It’s a well-established rule that an employee’s costs in traveling from home to the workplace are non-deductible personal expenses. But there are exceptions. Travel expenses may be tax deductible when employees must incur them to carry out their work duties. Many employees have to go to the workplace (or someplace offsite) to conduct business. But the mere fact that employees can’t do their jobs from home isn’t enough to make their travel expenses deductible. One of the ways an exception may apply is when: 

  • The employee’s home is considered an extension of the workplace; and  
  • Traveling back and forth between what are essentially the two places of work is integral to the employee’s job.  

Here are 2 cases illustrating how courts determine whether such conditions exist.   

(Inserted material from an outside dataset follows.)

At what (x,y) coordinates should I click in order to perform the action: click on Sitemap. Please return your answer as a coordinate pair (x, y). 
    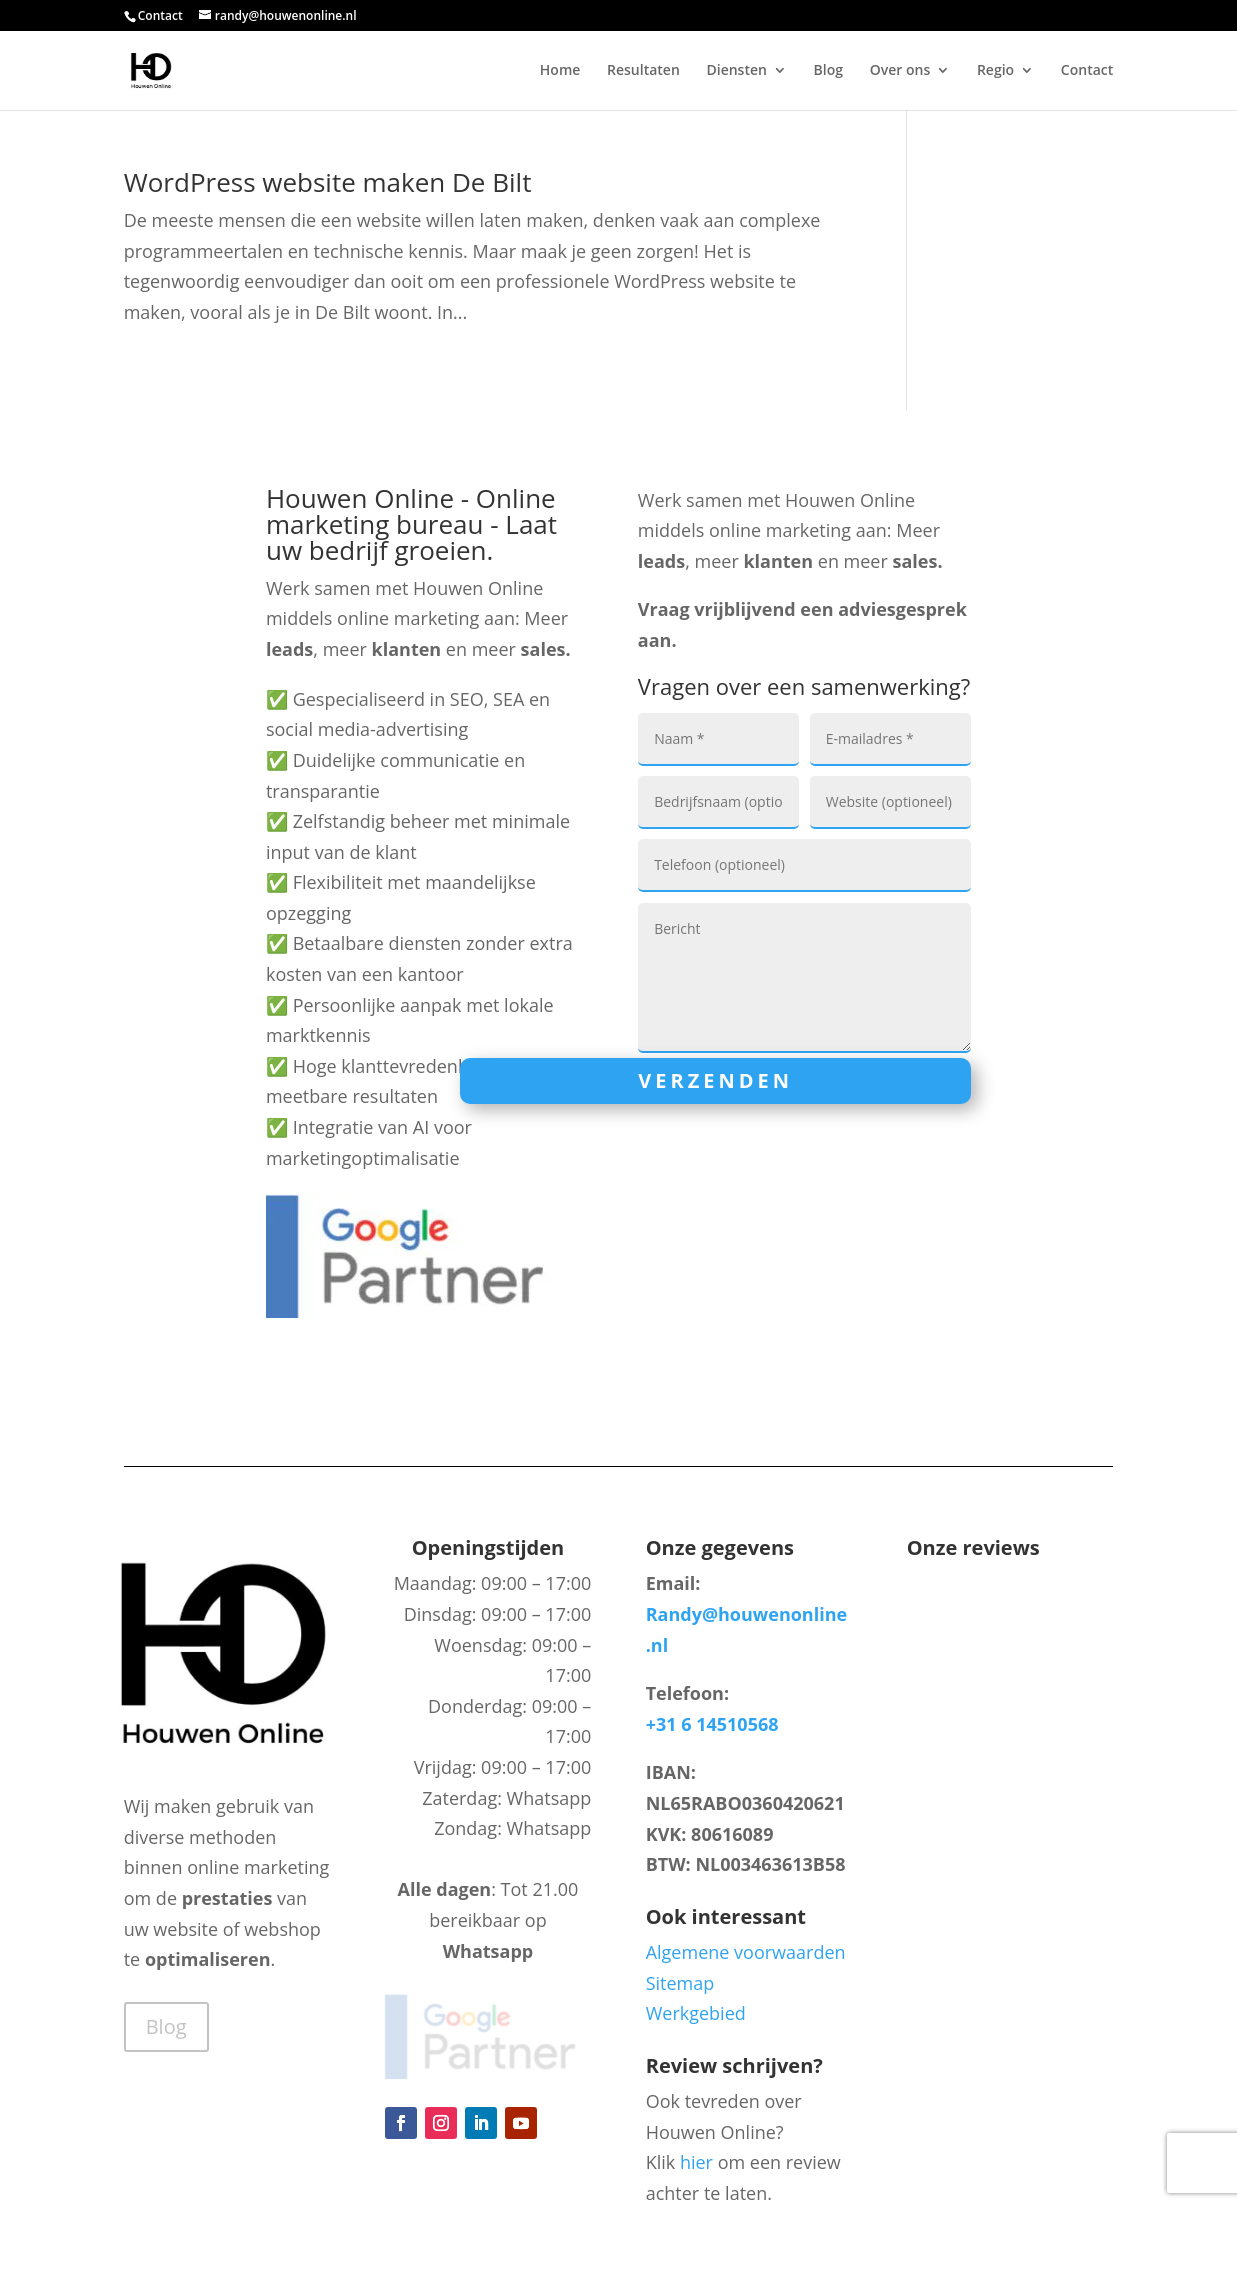
    Looking at the image, I should click on (680, 1983).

Travel Expenses ARE Deductible 

Here’s a case where the tax court ruled that the conditions for deductibility did apply.  

Situation 

A software company based in Ottawa hires a programmer and lets him work from his home in Kingston, Ontario. The programmer keeps all of his equipment, including 6 computers, in his home office; by contrast, he doesn’t even have his own office in the Ottawa building. But the programmer does have to travel to the Ottawa office at least once a week at his own expense to meet clients of the company. The programmer deducts his expenses in travelling back and forth between Kingston and Ottawa from taxable income. The CRA disallows the deduction. The programmer appeals.  

Ruling  

The Tax Court of Canada rules that the programmer’s travel expenses are deductible.  

Reasoning 

The programmer’s real base of operations was his home in Kingston. The Kingston home office was an extension of the software company’s place of business and the programmer’s principal place of employment, the court explained. The programmer thus had to do his job in 2 workplaces: Kingston and Ottawa. And if a job must be carried out in 2 workplaces, the costs of travelling back and forth between them are deductible even if one of those workplaces also happens to be the taxpayer’s home, the court concluded.  

Toutov v. The Queen, 2006 TCC 187 (CanLII).  

Travel Expenses Are NOT Deductible 

This case involving a seemingly similar situation resulted in an opposite ruling due to some crucial differences.  

Situation 

The director of the Nova Scotia Liquor Corporation (NSLC) spends 70% of his time working from his home in Hubbards and divides the balance of his time between the NSLC’s Halifax office, where he has his own office, and offsite events. The director also uses his Hubbards home office to run another company called PMC Communications. Operating PMC is his main business and principal source of income. The home office is equipped by PMC. The CRA rules that the director can’t deduct the costs of travelling between the home office and the NSLC Halifax office 55 kilometers away. The director appeals. 

Ruling 

The Tax Court of Canada rejects the appeal and rules that the director’s travel expenses are not deductible.  

Reasoning 

The court cites 3 key differences between the director’s situation and that of the programmer in the Toutov case above: 

  • The director spent most of his time in the home office working for another company, PMC. 
  •  PMC equipped the home office. 
  • “[M]ost importantly,” NSLC maintained an office for the director’s use in Halifax. 

Thus, unlike the programmer in Toutov, the director could have done his job at a single location, i.e., the company office in Halifax. Travelling between Halifax and the home office was his “personal decision” dictated by his own convenience. 

McCreath v. The Queen, 2008 TCC 595 (CanLII).